Même si c’était Tugan Sokhiev et son Orchestre National du Capitole de Toulouse dont il a fait une référence incroyable, la salle de la Philharmonie était franchement vide. Elle s’est en revanche mieux remplie après la première pièce, une création (commande de l'Orchestre National du Capitole de Toulouse et de la Philharmonie de Paris) de Bruno Mantovani, « Quasi lento, pour orchestre », très inutile, dans cette mouvance de la musique contemporaine plutôt désagréable à l’oreille, qui semble suivre des aventures cinématographiques sans le support. Bref, je pense que ces spectateurs avaient prévu leur coup. Le temps que le compositeur monte saluer sur scène depuis un rang assez central et de côté jardin, couloir, du parterre (où l’on met usuellement les compositeurs, esseulés du reste de l’ex-rang E, qui se retrouve plutôt au premier rang de premier balcon…), je repère la ch’tite violoncelliste, pile en face de mon remplacement (6ème rang de parterre côté cour) : ça faisait longtemps que je n’avais point vu Sophie, ancienne héroïne de ce blog, tantôt aperçue du côté de l’orchestre de Paris ou de l’opéra.

L’orchestre s’étoffe, se reconfigure, un piano au centre, Nicholas Angelich derrière le clavier (démarche Droopy maladroite), et un Concerto pour piano n° 3 de Prokofiev super punchy comme on les aime. Top. On se demande si les applaudissements répétés ne vont pas avoir raison du pianiste qui titube de plus en plus, et fini par nous offrir un rappel beaucoup plus calme que le pyrotechnique Proko précédent : Mazurka Op.22 de Chopin. Problème : après quelques secondes, il se fait accompagner d’une machine à vent/aspirateur/machin bruyant, qui agite les ouvreurs à la recherche de l’origine du bruit soudain, alors que le directeur Laurent Bayle (au 1er balcon, donc) était en mode ¯\_(ツ)_/¯. Voilà voilà…

Entracte, j’envoie un petit SMS à la ch’tite violoncelliste, qui sociabilise déjà avec de jeunes gens du balcon. Tout à coup, appel : c’était sa mère, qui avait récupéré sa carte SIM ! Il y a fort longtemps, manifestement… Hhhhmmm… Oups. Bref, nous serons heureux d’apprendre qu’elle avait beau être marquée parmi les musiciens de l’orchestre, elle est toujours en mode surnuméraire éternelle (par choix), faisant des allers-retours en pleines grèves. Donc, toujours parisienne.
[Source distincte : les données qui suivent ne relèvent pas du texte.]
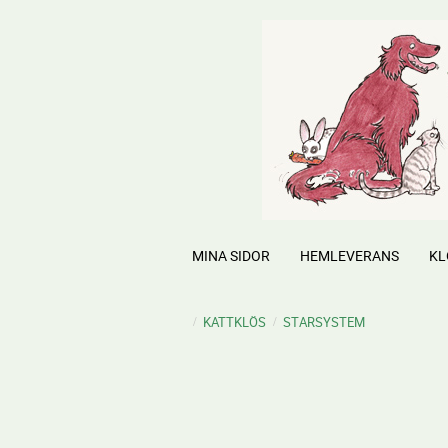
MINA SIDOR
HEMLEVERANS
KL
KATTKLÖS
STARSYSTEM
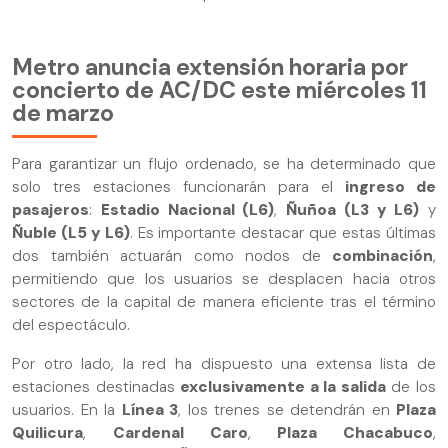
Metro anuncia extensión horaria por
concierto de AC/DC este miércoles 11
de marzo
Para garantizar un flujo ordenado, se ha determinado que
solo tres estaciones funcionarán para el
ingreso de
pasajeros
:
Estadio Nacional (L6)
,
Ñuñoa (L3 y L6)
y
Ñuble (L5 y L6)
. Es importante destacar que estas últimas
dos también actuarán como nodos de
combinación
,
permitiendo que los usuarios se desplacen hacia otros
sectores de la capital de manera eficiente tras el término
del espectáculo.
Por otro lado, la red ha dispuesto una extensa lista de
estaciones destinadas
exclusivamente a la salida
de los
usuarios. En la
Línea 3
, los trenes se detendrán en
Plaza
Quilicura
,
Cardenal Caro
,
Plaza Chacabuco
,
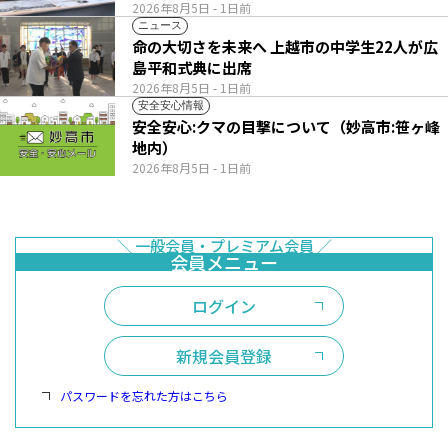
2026年8月5日
- 1日前
ニュース
命の大切さを未来へ 上越市の中学生22人が広
島平和式典に出席
2026年8月5日
- 1日前
安全安心情報
安全安心:クマの目撃について（妙高市:笹ヶ峰
地内）
2026年8月5日
- 1日前
ログイン
新規会員登録
パスワードを忘れた方はこちら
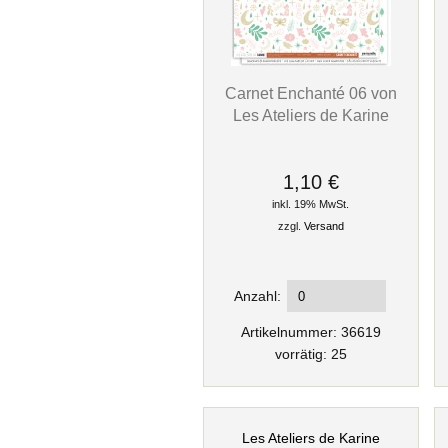
Carnet Enchanté 06 von
Les Ateliers de Karine
1,10 €
inkl. 19% MwSt.
zzgl.
Versand
Anzahl:
Artikelnummer: 36619
vorrätig: 25
Les Ateliers de Karine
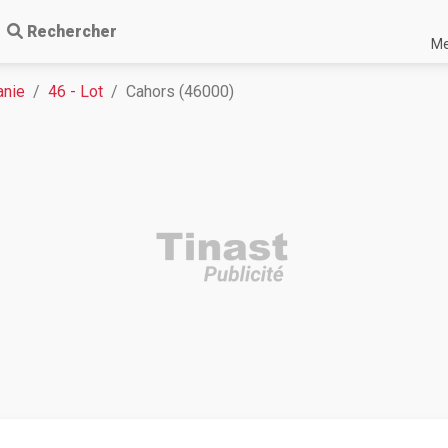
Rechercher
Me
anie
46 - Lot
Cahors (46000)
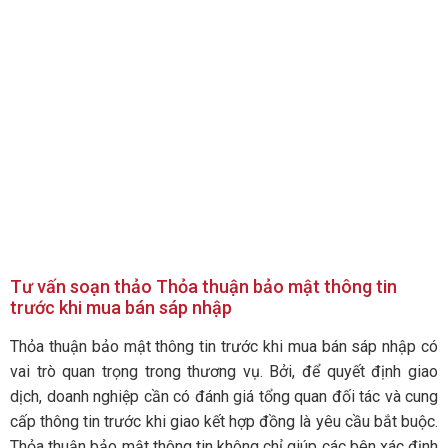
Tư vấn soạn thảo Thỏa thuận bảo mật thông tin
trước khi mua bán sáp nhập
Thỏa thuận bảo mật thông tin trước khi mua bán sáp nhập có
vai trò quan trọng trong thương vụ. Bởi, để quyết định giao
dịch, doanh nghiệp cần có đánh giá tổng quan đối tác và cung
cấp thông tin trước khi giao kết hợp đồng là yêu cầu bắt buộc.
Thỏa thuận bảo mật thông tin không chỉ giúp các bên xác định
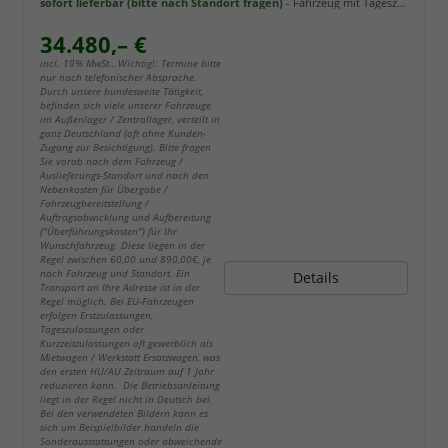
sofort lieferbar (bitte nach Standort fragen)
Fahrzeug mit Tageszulassung
34.480,– €
incl. 19% MwSt.. Wichtig!: Termine bitte
nur nach telefonischer Absprache.
Durch unsere bundesweite Tätigkeit,
befinden sich viele unserer Fahrzeuge
im Außenlager / Zentrallager, verteilt in
ganz Deutschland (oft ohne Kunden-
Zugang zur Besichtigung). Bitte fragen
Sie vorab nach dem Fahrzeug /
Auslieferungs-Standort und nach den
Nebenkosten für Übergabe /
Fahrzeugbereitstellung /
Auftragsabwicklung und Aufbereitung
("Überführungskosten") für Ihr
Wunschfahrzeug. Diese liegen in der
Regel zwischen 60,00 und 890,00€, je
nach Fahrzeug und Standort. Ein
Details
Transport an Ihre Adresse ist in der
Regel möglich. Bei EU-Fahrzeugen
erfolgen Erstzulassungen,
Tageszulassungen oder
Kurzzeitzulassungen oft gewerblich als
Mietwagen / Werkstatt Ersatzwagen, was
den ersten HU/AU Zeitraum auf 1 Jahr
reduzieren kann. Die Betriebsanleitung
liegt in der Regel nicht in Deutsch bei.
Bei den verwendeten Bildern kann es
sich um Beispielbilder handeln die
Sonderausstattungen oder abweichende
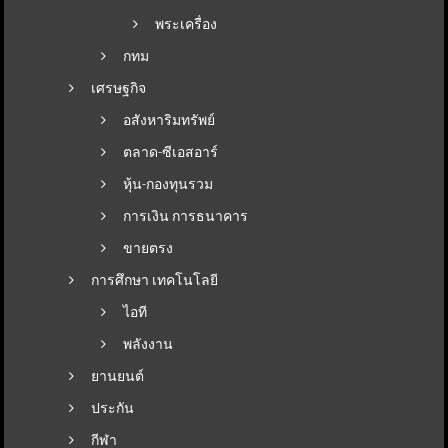
พระเครื่อง
กทม
เศรษฐกิจ
อสังหาริมทรัพย์
ตลาด-ซีเอสอาร์
หุ้น-กองทุนรวม
การเงิน การธนาคาร
ขายตรง
การศึกษา เทคโนโลยี
ไอที
พลังงาน
ยานยนต์
ประกัน
กีฬา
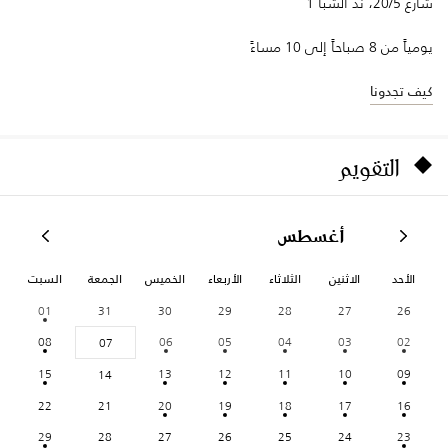
شارع 20/5، ند الشبا 1
يومياً من 8 صباحاً إلى 10 مساءً
كيف تجدونا
التقويم
أغسطس
الأحد
الاثنين
الثلاثاء
الأربعاء
الخميس
الجمعة
السبت
01
31
30
29
28
27
26
08
06
05
04
03
02
07
15
13
12
11
10
09
14
22
21
20
19
18
17
16
29
28
27
26
25
24
23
Reprise des festivités sur une sublime La Mer de Debussy, pendant qu’au parterre juste derrière moi, ça finit de s’engueuler entre un monsieur et une dame, que ça se parle à voix haute encore derrière, bref que c’est le bordel chez les gens propres sur eux (à 50€ la place, certes). Fatigue, ce public, fatigue… On finit sur super sympathique Daphnis et Chloé / Suite n° 2 de Ravel, qui donnait d’ailleurs son nom à la soirée (« Daphnis »). Traditionnellement, Sokhiev nous gratifie d’un bis. Et puis il n’était que 23h, avec une demi-heure de retard, alors bon… L’Arlésienne, Suite (Farandole), de Bizet évidemment. Un peu de Sud. Tandis que la ch’tite violoncelliste finit de transmettre autant la joie et la bonne humeur autour d’elle, comme l’orchestre du Capitole.